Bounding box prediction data
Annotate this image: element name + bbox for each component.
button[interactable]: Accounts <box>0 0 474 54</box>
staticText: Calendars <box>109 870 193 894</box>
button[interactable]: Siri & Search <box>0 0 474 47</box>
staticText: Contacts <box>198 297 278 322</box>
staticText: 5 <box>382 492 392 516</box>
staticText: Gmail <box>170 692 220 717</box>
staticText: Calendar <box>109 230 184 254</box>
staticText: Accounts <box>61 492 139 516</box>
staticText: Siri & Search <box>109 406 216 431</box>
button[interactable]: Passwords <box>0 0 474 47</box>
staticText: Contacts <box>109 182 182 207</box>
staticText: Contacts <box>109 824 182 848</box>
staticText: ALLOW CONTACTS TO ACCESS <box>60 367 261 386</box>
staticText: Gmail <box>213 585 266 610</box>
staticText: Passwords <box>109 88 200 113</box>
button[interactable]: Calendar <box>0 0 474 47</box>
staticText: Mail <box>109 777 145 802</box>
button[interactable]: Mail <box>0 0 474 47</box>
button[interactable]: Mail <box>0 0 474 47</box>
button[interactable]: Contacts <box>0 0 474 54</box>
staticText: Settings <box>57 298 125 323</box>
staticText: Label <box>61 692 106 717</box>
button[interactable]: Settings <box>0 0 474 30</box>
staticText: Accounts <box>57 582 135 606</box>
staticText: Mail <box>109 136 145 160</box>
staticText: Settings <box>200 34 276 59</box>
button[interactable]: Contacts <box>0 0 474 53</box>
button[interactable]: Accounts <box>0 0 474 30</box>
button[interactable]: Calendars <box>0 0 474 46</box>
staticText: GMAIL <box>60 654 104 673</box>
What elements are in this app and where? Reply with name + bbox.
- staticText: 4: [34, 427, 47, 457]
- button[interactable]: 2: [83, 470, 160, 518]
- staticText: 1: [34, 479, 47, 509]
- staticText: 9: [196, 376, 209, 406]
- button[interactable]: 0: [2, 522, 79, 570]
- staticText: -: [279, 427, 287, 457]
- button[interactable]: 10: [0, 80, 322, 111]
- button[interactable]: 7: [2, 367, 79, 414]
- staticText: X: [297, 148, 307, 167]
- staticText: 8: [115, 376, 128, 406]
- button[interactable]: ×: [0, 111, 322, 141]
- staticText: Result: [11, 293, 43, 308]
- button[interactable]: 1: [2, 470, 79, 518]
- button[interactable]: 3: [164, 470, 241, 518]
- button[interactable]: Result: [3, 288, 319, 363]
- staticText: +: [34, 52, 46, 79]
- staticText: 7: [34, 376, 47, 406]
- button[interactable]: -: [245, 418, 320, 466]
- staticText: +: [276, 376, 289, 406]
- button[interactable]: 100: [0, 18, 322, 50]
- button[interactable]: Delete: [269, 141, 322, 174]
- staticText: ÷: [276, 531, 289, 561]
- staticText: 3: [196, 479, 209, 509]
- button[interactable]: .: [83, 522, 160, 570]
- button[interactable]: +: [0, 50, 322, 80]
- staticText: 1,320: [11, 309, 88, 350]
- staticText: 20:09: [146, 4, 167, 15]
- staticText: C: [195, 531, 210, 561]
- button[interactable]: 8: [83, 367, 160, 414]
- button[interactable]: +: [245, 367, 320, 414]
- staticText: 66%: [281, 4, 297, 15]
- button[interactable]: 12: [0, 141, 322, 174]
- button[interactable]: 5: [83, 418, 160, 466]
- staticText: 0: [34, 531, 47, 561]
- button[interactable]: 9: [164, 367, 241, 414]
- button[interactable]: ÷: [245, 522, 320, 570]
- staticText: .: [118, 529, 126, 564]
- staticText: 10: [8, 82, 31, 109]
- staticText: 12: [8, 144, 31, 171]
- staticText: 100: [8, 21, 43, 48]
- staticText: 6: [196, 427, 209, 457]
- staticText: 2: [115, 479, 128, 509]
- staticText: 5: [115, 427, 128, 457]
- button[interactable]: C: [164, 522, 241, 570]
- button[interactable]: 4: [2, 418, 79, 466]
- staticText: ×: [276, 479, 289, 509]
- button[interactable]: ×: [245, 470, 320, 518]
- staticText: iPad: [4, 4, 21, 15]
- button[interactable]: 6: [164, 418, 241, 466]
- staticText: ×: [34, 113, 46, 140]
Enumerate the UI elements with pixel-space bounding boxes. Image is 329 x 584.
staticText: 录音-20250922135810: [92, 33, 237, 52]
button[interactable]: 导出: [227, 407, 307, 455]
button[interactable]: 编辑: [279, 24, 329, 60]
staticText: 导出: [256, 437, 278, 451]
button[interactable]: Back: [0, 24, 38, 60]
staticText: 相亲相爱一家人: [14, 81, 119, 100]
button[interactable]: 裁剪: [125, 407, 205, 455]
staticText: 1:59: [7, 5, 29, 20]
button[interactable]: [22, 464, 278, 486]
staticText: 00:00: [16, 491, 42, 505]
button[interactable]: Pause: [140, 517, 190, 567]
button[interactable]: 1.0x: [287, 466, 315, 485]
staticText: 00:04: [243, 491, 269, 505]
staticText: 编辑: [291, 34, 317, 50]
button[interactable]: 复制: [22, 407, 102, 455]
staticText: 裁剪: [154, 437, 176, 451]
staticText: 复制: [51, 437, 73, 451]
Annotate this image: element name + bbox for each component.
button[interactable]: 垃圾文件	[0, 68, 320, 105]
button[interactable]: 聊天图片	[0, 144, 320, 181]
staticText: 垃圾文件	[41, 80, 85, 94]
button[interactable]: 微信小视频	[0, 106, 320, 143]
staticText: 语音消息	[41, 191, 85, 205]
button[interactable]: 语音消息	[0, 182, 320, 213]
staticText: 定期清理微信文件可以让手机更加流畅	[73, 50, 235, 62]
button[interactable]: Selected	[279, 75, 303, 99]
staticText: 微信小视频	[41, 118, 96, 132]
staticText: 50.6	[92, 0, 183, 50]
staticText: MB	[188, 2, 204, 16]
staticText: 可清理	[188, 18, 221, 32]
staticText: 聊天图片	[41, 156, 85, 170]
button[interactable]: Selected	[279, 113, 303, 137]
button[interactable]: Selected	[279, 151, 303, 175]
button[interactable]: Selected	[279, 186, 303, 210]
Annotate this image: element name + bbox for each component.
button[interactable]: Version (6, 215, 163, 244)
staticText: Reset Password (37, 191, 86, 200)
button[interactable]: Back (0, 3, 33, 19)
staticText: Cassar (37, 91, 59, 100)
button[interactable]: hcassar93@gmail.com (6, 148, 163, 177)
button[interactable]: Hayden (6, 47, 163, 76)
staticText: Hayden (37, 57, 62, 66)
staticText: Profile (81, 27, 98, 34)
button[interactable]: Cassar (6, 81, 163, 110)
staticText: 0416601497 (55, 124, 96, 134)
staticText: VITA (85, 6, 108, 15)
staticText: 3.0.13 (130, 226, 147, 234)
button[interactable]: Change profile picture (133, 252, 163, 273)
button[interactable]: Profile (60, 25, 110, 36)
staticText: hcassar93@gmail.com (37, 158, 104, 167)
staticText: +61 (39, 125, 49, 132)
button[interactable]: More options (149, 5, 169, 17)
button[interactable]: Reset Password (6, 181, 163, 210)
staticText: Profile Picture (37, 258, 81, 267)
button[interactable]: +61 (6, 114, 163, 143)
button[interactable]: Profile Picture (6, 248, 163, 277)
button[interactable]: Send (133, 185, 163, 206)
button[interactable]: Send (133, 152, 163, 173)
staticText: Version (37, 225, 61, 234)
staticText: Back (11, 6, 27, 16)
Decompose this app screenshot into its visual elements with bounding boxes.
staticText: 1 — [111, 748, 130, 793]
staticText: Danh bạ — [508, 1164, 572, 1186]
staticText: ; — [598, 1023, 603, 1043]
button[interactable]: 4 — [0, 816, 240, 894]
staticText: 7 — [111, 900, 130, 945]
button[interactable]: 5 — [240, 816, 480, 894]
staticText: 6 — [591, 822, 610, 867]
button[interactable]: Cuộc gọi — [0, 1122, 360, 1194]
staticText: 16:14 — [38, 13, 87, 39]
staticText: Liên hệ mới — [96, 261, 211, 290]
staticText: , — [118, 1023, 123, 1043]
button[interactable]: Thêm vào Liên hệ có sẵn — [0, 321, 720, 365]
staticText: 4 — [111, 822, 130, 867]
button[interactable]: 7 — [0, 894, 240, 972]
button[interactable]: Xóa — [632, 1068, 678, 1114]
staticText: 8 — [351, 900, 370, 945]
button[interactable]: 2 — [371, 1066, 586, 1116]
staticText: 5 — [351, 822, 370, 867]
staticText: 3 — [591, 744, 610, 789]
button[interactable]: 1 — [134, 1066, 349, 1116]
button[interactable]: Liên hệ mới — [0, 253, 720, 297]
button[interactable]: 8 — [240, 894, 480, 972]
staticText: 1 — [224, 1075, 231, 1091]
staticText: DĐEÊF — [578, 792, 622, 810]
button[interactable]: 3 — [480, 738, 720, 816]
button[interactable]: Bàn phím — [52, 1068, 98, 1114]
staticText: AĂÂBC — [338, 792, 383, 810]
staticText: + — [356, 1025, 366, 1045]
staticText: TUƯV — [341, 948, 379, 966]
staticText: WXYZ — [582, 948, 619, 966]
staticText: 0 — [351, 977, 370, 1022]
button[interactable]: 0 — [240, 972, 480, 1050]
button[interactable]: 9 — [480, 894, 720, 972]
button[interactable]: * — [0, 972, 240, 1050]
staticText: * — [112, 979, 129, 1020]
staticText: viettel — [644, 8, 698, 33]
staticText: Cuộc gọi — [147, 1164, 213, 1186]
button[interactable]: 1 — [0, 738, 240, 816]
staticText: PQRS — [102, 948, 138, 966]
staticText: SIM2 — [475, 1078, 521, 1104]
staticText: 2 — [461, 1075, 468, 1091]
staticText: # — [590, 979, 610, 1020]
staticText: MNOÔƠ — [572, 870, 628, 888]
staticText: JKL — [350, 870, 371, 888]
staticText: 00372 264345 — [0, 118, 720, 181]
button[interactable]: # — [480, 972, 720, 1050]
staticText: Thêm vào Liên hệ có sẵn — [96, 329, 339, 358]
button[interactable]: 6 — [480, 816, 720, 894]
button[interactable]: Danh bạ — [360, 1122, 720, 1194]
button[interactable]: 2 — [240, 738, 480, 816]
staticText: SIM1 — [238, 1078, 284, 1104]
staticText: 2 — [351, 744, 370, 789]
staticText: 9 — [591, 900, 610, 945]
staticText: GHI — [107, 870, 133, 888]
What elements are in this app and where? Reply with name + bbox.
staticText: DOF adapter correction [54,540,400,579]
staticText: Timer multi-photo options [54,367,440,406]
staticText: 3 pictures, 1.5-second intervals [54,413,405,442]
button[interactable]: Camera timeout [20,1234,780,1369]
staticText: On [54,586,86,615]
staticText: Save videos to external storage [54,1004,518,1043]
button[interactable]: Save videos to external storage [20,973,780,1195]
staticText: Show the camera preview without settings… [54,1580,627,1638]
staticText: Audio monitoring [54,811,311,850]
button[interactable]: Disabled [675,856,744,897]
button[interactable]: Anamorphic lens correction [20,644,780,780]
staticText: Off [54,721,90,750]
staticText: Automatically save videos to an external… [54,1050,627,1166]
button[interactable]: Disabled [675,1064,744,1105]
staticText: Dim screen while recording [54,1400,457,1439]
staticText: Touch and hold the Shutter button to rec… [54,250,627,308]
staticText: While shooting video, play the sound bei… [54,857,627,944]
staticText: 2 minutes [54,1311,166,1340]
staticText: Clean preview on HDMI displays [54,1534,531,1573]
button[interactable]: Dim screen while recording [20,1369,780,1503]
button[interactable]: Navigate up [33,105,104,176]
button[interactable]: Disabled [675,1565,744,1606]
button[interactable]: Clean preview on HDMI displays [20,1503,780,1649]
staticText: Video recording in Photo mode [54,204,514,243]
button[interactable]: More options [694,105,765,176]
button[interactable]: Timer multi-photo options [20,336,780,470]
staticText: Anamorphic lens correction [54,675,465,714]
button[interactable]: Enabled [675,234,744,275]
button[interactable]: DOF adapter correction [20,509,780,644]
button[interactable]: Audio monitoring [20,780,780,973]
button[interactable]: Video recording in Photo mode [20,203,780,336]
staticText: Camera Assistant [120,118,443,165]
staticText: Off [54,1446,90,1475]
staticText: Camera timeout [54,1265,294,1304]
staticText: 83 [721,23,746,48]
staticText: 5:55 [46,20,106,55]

Assignment:
If a line of the data above contains "Siri", copy it out.

Written solution:
button[interactable]: Siri & Search <box>0 0 474 47</box>
staticText: Siri & Search <box>109 406 216 431</box>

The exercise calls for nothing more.